³ Beijing Advanced Innovation Center for Soft Matter Science and Engineering, Beijing University of Chemical Technology, Beijing 100029, PR China.
⁴ State Key Laboratory of Luminescence and Applications, Changchun Institute of Optics, Fine Mechanics and Physics, Chinese Academy of Sciences, Changchun 130033, PR China.
⁵ Joint Key Laboratory of the Ministry of Education, Institute of Applied Physics and Materials Engineering, University of Macau, Taipa, Macau, PR China. songnanqu@um.edu.mo.

PMID: 32420582
DOI: 10.1039/d0nr02639e

Abstract

Along the line of offering surface modification strategies to tune emission properties of carbon dots (CDs), a co-crystallization strategy with cyanuric acid (CA) was developed to modulate the bandgap emissions of CDs and produce highly emissive solid composite CD-based materials.
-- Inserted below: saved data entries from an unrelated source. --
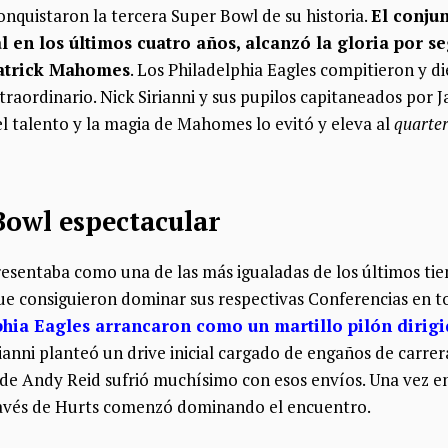
onquistaron la tercera Super Bowl de su historia.
El conju
al en los últimos cuatro años, alcanzó la gloria por s
atrick Mahomes
. Los Philadelphia Eagles compitieron y di
traordinario. Nick Sirianni y sus pupilos capitaneados por 
l talento y la magia de Mahomes lo evitó y eleva al
quarte
Bowl espectacular
resentaba como una de las más igualadas de los últimos ti
que consiguieron dominar sus respectivas Conferencias en t
phia Eagles arrancaron como un martillo pilón dirigi
irianni planteó un drive inicial cargado de engaños de carr
o de Andy Reid sufrió muchísimo con esos envíos. Una vez e
través de Hurts comenzó dominando el encuentro.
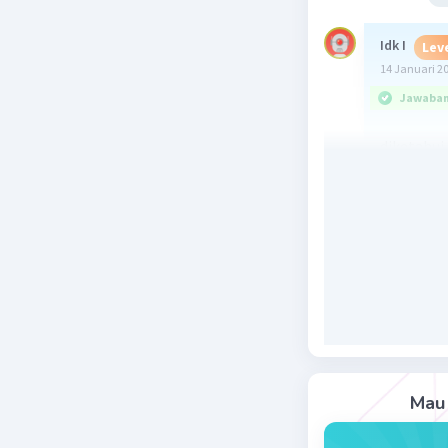
Idk I
Leve
14 Januari 2
Jawaban 
diketahui 
L = 10
B = 1 T
R = 15 
V = 600
ditanya : 
dijawab :
I = V/R
I = 60000
Mau 
I = 40 A
F = B × I ×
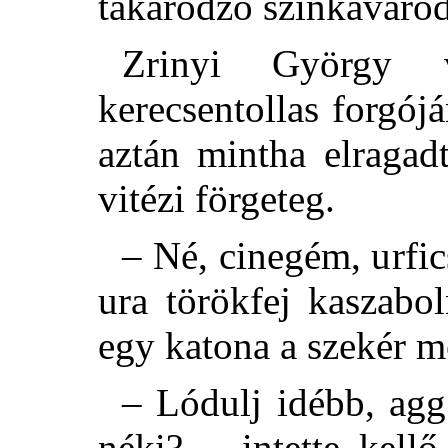
takaródzó szinkavarod
Zrinyi György v
kerecsentollas forgój
aztán mintha elraga
vitézi förgeteg.
– Né, cinegém, urfi
ura törökfej kaszabo
egy katona a szekér me
– Lódulj idébb, agg
néki? – intette kellő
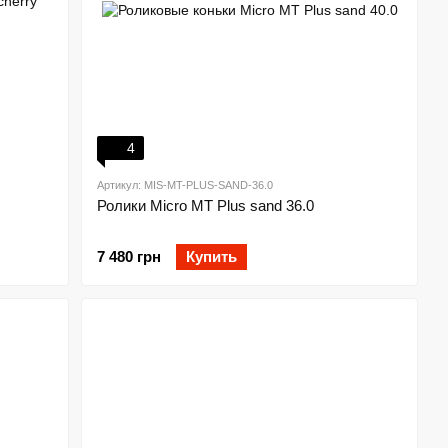
4
Артикул: MIS-MT-PLUS-SAND-36.0
Ролики Micro MT Plus sand 36.0
7 480 грн
Купить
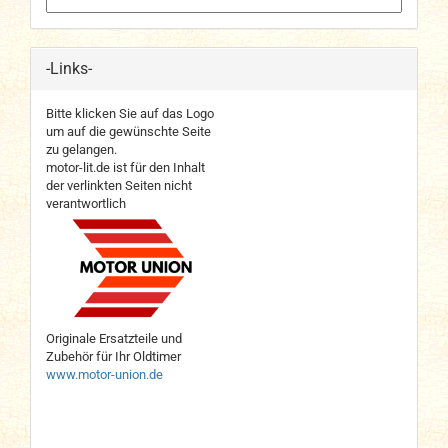
-Links-
Bitte klicken Sie auf das Logo
um auf die gewünschte Seite
zu gelangen.
motor-lit.de ist für den Inhalt
der verlinkten Seiten nicht
verantwortlich
Originale Ersatzteile und
Zubehör für Ihr Oldtimer
www.motor-union.de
The original blue emission of the CDs changed to a green emission of the CDs@CA crystals, which showed a high photoluminescence quantum yield of 62% and room temperature phosphorescence. The CA molecules firmly bonded to the surface of the CDs and cannot be disrupted by polar solvents or temperature stimuli under ambient conditions, which influenced electron transitions of CDs leading to improved luminescence with excellent thermal stability both in solution and solid states.